=== Work item ===
Copy every line of the entries that has the string "במהלך" in it.

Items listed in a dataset

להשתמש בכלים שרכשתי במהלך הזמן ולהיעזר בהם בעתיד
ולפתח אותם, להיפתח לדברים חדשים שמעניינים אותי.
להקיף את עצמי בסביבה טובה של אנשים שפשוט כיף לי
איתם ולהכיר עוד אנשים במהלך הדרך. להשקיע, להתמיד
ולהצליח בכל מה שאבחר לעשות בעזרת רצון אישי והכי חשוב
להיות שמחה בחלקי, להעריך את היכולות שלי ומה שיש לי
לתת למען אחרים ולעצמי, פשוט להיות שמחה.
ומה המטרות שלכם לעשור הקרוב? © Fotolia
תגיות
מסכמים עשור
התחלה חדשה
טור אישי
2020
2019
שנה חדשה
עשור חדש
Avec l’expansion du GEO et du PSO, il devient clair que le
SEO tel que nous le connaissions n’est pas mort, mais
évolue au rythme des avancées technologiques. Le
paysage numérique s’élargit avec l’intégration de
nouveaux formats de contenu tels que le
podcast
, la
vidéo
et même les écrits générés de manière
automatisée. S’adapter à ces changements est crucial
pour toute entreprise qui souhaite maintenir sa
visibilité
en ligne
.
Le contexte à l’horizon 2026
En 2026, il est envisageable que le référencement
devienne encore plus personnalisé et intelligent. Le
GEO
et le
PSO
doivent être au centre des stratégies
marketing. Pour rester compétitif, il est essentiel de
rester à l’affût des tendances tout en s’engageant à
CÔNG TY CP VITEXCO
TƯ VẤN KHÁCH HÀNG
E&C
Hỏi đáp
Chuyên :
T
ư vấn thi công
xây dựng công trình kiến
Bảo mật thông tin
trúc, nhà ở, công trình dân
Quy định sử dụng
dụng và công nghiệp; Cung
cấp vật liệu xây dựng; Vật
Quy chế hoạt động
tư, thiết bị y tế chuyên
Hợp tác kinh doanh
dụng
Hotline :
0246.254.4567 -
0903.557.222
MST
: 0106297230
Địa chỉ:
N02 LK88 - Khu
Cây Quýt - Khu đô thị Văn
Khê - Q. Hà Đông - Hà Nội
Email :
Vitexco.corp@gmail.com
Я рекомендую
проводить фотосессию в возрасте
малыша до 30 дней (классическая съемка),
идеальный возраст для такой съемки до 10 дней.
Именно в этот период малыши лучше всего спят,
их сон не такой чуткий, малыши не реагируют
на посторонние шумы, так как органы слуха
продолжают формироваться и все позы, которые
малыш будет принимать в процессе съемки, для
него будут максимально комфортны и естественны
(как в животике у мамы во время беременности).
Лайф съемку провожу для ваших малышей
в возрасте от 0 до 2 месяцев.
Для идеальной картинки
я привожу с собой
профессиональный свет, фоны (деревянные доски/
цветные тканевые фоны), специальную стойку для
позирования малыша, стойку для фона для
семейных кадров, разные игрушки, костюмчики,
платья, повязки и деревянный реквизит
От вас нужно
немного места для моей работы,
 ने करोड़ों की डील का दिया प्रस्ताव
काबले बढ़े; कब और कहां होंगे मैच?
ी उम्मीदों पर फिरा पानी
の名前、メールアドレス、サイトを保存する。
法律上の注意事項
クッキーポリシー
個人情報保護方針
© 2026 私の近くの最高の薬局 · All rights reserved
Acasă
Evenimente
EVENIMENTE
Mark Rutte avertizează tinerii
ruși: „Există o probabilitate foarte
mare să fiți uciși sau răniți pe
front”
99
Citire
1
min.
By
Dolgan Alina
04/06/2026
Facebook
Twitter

=== Exercise response ===
להשתמש בכלים שרכשתי במהלך הזמן ולהיעזר בהם בעתיד
איתם ולהכיר עוד אנשים במהלך הדרך. להשקיע, להתמיד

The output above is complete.